La Chine se détourne-t-elle de l’or noir africain ?

La volatilité des cours du pétrole incite la deuxième économie mondiale à revoir en profondeur ses investissements en Afrique.

Après la fièvre acheteuse, le coup de froid. En 2013, le géant Sinopec annonçait un ambitieux plan de développement en Afrique : 20 milliards de dollars (près de 17 milliards d’euros) investis sur cinq ans. Une stratégie suivie par les deux autres groupes pétroliers chinois, CNOOC et CNPC, profitant alors de prêts à très bas coûts des banques d’Etat et des incitations gouvernementales généreuses.

La tendance était alors à l’ouverture internationale, et notamment à l’Afrique : 22 % du pétrole importé en Chine vient d’Afrique et 52 % du Moyen-Orient. Le rouleau compresseur chinois investissait à tour de bras dans une quête effrénée de carburant, de pétrole et matières premièrespour faire tourner l’usine du monde.

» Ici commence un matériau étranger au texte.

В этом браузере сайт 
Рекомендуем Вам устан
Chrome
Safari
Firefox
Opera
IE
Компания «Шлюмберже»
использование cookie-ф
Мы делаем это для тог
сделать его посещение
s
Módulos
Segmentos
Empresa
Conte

Cette année-là, le groupe rachetait au Français Total, pour 2,5 milliards de dollars, le gisement d’Usan au large du Nigeria. Un investissement économiquement douteux lorsque l’on sait que chaque baril exploité coûtait alors 22 dollars à Pékin, soit deux fois plus que le prix payé par les autres pétroliers à l’époque. Mais la deuxième économie du monde avait alors besoin de carburant et la stratégie de ces grands pétroliers chinois soutenus par l’Etat était d’investir en masse à l’étranger. Dans le seul secteur de l’exploitation pétrolière, la moitié des investissements directs étrangers (IDE) a été réalisée en Afrique et au Moyen-Orient, dans des zones particulièrement instables et donc coûteuses en Libye, en Syrie, au Soudan du Sud ou au Nigeria.

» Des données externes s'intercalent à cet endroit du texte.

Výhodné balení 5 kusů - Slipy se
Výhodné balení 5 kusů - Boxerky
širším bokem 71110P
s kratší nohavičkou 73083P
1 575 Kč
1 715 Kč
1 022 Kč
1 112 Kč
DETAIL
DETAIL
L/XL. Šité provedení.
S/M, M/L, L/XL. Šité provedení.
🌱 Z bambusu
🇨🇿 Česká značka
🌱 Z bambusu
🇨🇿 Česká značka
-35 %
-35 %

Sinopec rachetait également en 2009, pour 7,24 milliards de dollars, le Suisse Addax Petroleum, sa plus grosse acquisition à l’étranger. Un rachat qui lui ouvrait les portes de nouveaux gisements au Nigeria, au Gabon, au Cameroun et en Irak.

Retournement complet de situation

Mais le vent a tourné. Le baril de brut est tombé à 27 dollars en 2016 contre 100 dollars à l’époque. Aujourd’hui il navigue autour des 60 dollars mais la volatilité des cours incite Sinopec à revoir en profondeur ses investissements en Afrique et à couper les branches mortes.

Le pétrolier chinois aurait en effet mandaté BNP Paribas, selon plusieurs sources, pour vendre ses actifs au Nigeria et au Gabon. Les sites d’Addax « onshore » et « offshore » pourraient se vendre moins d’un milliard de dollars, une toute petite fraction des sommes investies. Le Cameroun resterait alors le seul site exploité en Afrique par le géant pétrolier chinois.

Ce retournement complet de situation n’étonne pas les analystes. L’agence Reuters cite un proche du dossier qui explique que « beaucoup d’entreprises chinoises sont en train de revoir leurs investissements en Afrique pour les diversifier. Le prix actuel du pétrole sur les marchés rend de nombreuses exploitations non rentables pour les entreprises chinoises ».

Une autre raison pousse Pékin à se séparer d’Addax : les enquêtes diligentées en Suisse pour des affaires de corruption au Nigeria. Pékin avait accepté de verser une compensation de 26,7 millions d’euros à l’issue d’une procédure d’arbitrage complexe et de mauvaises publicités.